Born in 1979, Seth Adelsberger grew up in Emmitsburg, a small town in northern Maryland. Seth attended Towson University, graduating with a Bachelor of Science in fine art in 2002. He has been living and working in Baltimore, MD ever since. Seth has recently shown his work at Sara Nightingale Gallery, Civilian Art Projects, and the Delaware Center for the Contemporary Arts. His work has appeared in Issue #4 of Locus Magazine and New American Paintings #45, 57, and 75. Seth was also the recipient of the top award for painting in 2008 from the Maryland State Arts Council.

My work builds from the idea of drawing. The paintings are about finding a way to transform and elevate automatic/notebook drawing processes using full color.
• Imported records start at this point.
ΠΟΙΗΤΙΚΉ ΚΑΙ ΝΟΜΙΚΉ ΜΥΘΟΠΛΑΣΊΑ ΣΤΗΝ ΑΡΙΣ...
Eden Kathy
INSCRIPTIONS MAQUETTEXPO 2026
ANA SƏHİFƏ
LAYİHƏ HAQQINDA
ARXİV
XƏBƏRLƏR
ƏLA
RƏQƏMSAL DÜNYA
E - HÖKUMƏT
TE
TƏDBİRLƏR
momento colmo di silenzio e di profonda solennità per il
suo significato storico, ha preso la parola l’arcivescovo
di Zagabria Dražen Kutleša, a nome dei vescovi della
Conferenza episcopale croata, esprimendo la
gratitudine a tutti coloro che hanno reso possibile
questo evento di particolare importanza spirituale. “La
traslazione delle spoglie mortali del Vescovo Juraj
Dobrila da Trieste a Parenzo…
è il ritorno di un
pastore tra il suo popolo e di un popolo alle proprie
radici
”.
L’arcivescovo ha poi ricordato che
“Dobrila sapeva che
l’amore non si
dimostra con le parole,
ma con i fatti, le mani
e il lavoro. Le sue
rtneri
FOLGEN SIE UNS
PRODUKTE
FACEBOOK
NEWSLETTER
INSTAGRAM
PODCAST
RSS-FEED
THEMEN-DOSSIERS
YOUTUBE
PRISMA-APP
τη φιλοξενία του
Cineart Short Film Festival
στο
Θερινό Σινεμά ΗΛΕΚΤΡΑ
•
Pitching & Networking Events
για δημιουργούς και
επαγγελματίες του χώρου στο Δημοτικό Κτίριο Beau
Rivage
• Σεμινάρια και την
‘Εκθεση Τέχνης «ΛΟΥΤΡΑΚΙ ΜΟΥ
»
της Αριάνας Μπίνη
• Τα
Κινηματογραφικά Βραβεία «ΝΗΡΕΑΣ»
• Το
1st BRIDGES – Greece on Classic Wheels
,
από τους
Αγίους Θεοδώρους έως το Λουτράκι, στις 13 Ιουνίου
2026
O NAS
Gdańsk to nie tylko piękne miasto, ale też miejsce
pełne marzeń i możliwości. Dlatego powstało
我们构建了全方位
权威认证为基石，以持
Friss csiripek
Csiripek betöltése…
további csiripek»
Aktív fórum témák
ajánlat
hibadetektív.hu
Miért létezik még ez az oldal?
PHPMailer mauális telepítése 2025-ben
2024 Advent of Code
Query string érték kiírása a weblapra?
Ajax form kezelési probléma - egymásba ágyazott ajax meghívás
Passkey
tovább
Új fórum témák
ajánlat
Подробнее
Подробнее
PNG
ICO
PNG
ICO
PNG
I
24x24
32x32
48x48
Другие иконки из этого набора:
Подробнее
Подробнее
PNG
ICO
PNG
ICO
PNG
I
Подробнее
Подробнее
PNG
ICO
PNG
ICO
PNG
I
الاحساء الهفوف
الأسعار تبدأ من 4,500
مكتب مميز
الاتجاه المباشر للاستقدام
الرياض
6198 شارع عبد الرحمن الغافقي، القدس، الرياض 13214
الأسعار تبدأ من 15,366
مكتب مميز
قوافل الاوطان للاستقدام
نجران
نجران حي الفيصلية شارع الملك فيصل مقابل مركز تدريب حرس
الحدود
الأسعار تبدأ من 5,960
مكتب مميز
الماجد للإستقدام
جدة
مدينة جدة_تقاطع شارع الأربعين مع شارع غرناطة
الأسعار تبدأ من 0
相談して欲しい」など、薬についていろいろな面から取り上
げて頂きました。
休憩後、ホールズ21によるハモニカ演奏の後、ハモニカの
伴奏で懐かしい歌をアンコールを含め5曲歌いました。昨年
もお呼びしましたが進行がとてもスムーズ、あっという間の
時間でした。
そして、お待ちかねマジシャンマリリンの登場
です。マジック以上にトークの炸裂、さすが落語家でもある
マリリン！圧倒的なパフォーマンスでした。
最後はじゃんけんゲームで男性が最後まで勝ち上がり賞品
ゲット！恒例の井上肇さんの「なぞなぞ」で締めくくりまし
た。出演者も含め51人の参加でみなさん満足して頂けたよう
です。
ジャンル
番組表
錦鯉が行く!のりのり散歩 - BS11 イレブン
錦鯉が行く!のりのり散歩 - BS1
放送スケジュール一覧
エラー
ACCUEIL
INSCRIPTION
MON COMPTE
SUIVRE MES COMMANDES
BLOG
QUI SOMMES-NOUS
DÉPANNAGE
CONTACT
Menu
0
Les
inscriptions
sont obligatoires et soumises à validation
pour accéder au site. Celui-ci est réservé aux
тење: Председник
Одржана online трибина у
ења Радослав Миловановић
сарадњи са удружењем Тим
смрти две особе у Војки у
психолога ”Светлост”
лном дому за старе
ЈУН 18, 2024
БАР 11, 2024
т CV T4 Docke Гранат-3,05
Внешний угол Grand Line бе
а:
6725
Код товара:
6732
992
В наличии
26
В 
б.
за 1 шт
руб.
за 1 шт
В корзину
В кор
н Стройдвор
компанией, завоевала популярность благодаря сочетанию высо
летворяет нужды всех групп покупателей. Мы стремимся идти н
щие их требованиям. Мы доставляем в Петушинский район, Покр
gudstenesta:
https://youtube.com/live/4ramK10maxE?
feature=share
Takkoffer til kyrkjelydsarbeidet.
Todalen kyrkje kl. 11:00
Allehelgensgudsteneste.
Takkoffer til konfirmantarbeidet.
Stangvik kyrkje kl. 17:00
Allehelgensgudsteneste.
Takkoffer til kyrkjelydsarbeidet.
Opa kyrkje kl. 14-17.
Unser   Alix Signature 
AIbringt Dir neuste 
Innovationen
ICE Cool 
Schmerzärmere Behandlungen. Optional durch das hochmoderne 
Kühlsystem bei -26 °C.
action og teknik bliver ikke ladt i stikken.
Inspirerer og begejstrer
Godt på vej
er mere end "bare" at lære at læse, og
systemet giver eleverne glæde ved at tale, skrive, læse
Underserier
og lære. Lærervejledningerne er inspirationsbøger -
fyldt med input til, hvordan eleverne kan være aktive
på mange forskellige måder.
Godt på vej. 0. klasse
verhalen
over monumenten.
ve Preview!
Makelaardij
I played a lot of video games growing up and it was those early visual experiences that inform how I put things together today. Cartoon and sci-fi imagery also have a big influence on the types of forms that I use.

My work has always strongly referenced landscape. Although very literal in my formative years, this idea has become more about psychological places or mindscapes. Heads and eyes inhabit these invented worlds as self referential symbols of viewing and observing, echoing roles of audience and artist. I also enjoy toying with recognition in abstraction and the sensations caused by vibrating colors. Decoration and formalism are used to subvert tones of melancholy, paranoia, and menace. My compositions reflect the biproducts of material accumulation and the inescapable reality of visual saturation.

My most recent paintings are layered, washed out diagrams composed of simple, primary shapes. The Vision Quest paintings operate within a simple set of formal guidelines. Basic shapes interact, forming larger and more complex systems of geometric scaffolding. Each building block offsets the next functioning as symmetrical units in an optical game of balance. Architectural platforms fracture and disintegrate amidst a landscape of blips and bubbles. Facial arrangements and mask-like configurations emerge, as forms are mirrored and paired. I think of these paintings as 8-bit, not because they are pixelated, but because they seem like the beginnings of a new technology.